If you know the signal (amplitude and phase) you could also do a matched filter, that gives you the energy of the signal, and suppresses noise (keyword: gain = time-bandwith product). otherwise for broadband signals with unknown amplitude and phase, you could use band-pass filters, removing out of band noise.

But again and FFT is already a bank of narrow-band filters.
 
Michael,
mind to elaborate?

buffer is declared as a int16_t. If you use a pointer to convert this to uint32_t, it may happen to work, depending on the whim of the compiler, the current machine, alignment, and maybe phase of the moon, etc. However, it is outside the scope of the ISO C/C++ standards if you convert a pointer from a smaller type to a larger type, except in the case of converting a subclass pointer to a superclass, assuming you are converting to the right superclass.
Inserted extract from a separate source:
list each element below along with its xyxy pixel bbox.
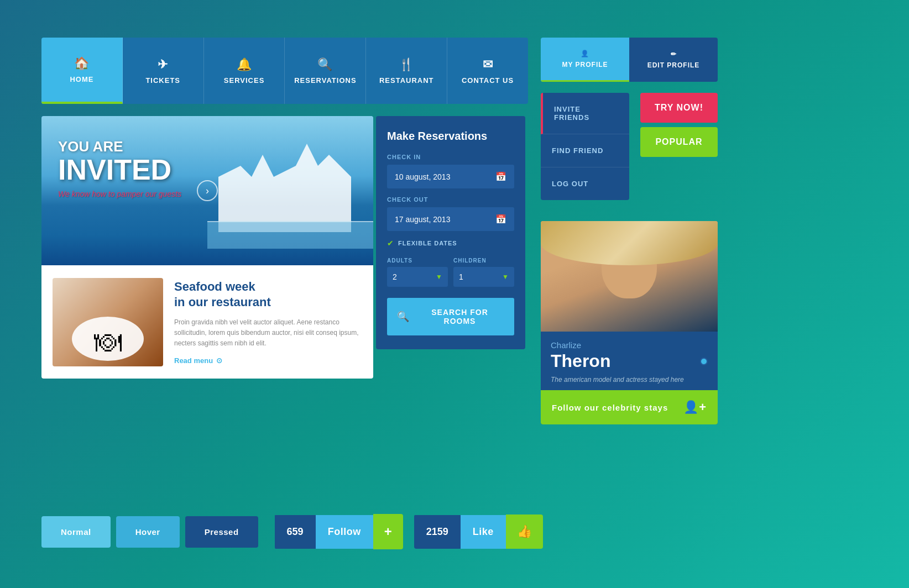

For example, without using the -fno-strict-aliasing kludge, the compiler might have optimized values for buffer and put them in registers, that haven't yet been stored, and doing the type punning, you might get an old value. This is because the compiler believes that outside of char each type is in a different storage class (because that is what ISO C/C++ say), and stores to one storage class might not affect other storage classes

In addition, on the Teensy, while unaligned addresses generally work (albeit slower than aligned addresses), there is one address at the end of the segment, that bad things happen if you access this value using a 32-bit memory reference. Now, Paul is presumably careful to run into these situations, but if you don't know the limitations, you can blindly go into uncharted territory.
 
doing FFT is equivalent to a bank of narrow filters, you can do hardly better than that. You could increase your FFT size, but this requires that the signal is stationary within the FFT size, which is typically not the case in biological systems.

If you know the signal (amplitude and phase) you could also do a matched filter, that gives you the energy of the signal, and suppresses noise (keyword: gain = time-bandwith product). otherwise for broadband signals with unknown amplitude and phase, you could use band-pass filters, removing out of band noise.

But again and FFT is already a bank of narrow-band filters.


Good points. Anyway could you please tell me how to take the magnitude of the fft bins in dB. (Bin maximum amplitude is 1)
 
Presumably, the 'u' got dropped somewhere in the multiple re-quotes, etc.

Could be - I didn't see the original source as it started :) But if there is a pointer to 16 bit data it should be used that way. The data seems to be alternate 2 byte values Real then Complex. I came in with code not parsing that cleanly, much clearer for compiler and all to read versus masking off 16 bits reading 32 bits at a time.